### What is expected:
All lines in the material containing the word "pour" need to be copied.

═══ Source material

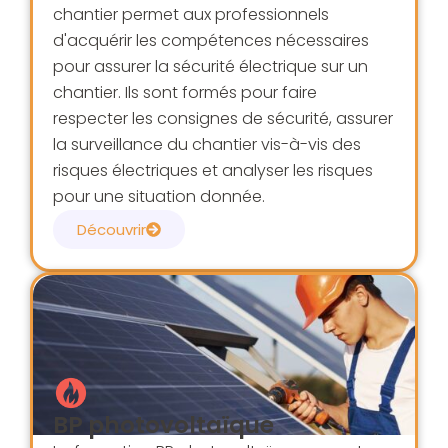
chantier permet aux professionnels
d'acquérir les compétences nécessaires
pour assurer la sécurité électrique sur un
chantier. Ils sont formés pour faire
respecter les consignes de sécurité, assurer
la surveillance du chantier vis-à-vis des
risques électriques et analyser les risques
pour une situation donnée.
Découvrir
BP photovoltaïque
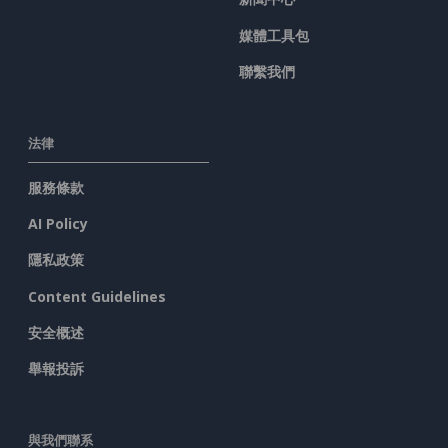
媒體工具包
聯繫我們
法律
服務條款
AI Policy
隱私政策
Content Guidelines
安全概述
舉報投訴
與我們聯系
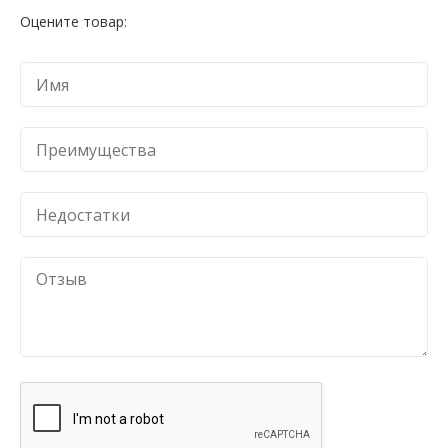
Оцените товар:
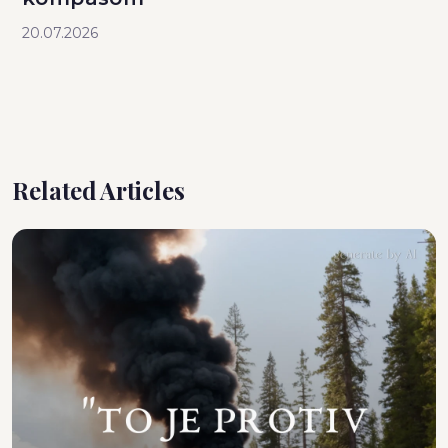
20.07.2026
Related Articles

══════
═══ Source material

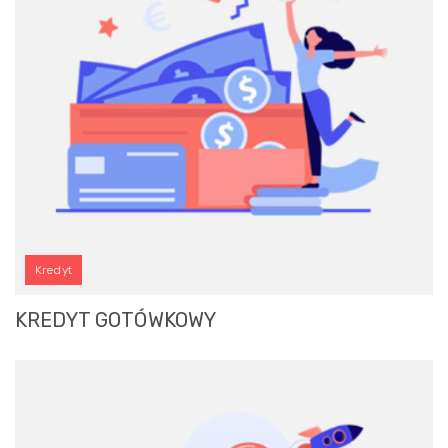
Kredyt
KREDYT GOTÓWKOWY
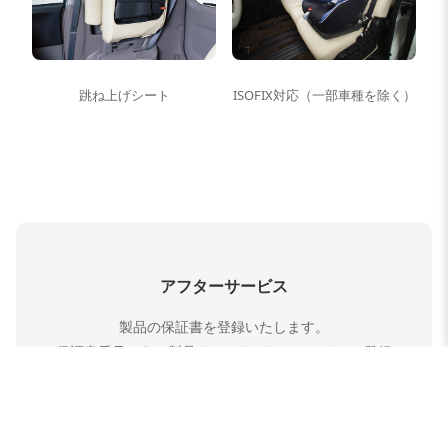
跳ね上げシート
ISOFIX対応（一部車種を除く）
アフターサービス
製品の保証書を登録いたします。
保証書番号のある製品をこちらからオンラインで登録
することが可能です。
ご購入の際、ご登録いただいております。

══════
═══ Source material

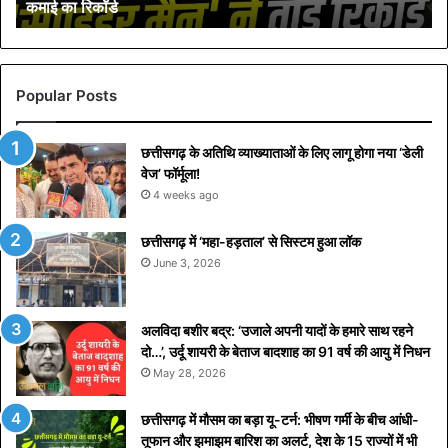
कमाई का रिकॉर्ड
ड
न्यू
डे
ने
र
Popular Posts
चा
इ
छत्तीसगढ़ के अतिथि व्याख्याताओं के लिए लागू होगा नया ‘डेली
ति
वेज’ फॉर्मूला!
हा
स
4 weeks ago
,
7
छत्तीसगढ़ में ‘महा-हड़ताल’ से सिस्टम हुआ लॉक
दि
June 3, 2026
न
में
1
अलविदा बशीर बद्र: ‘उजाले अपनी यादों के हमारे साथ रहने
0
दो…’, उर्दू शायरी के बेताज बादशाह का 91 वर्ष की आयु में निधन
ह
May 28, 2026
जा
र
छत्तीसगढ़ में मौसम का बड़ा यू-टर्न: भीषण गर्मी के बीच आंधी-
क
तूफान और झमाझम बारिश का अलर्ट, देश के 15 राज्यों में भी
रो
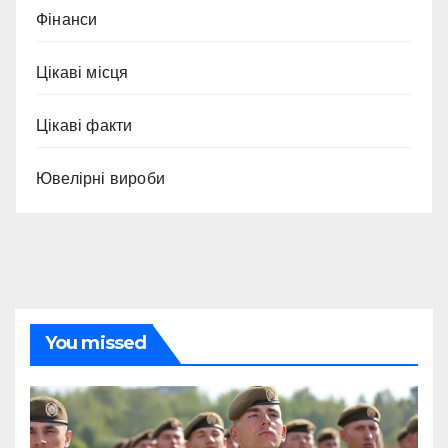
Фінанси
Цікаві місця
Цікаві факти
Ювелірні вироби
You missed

══════

### Reply to the exercise:
pour assurer la sécurité électrique sur un
chantier. Ils sont formés pour faire
pour une situation donnée.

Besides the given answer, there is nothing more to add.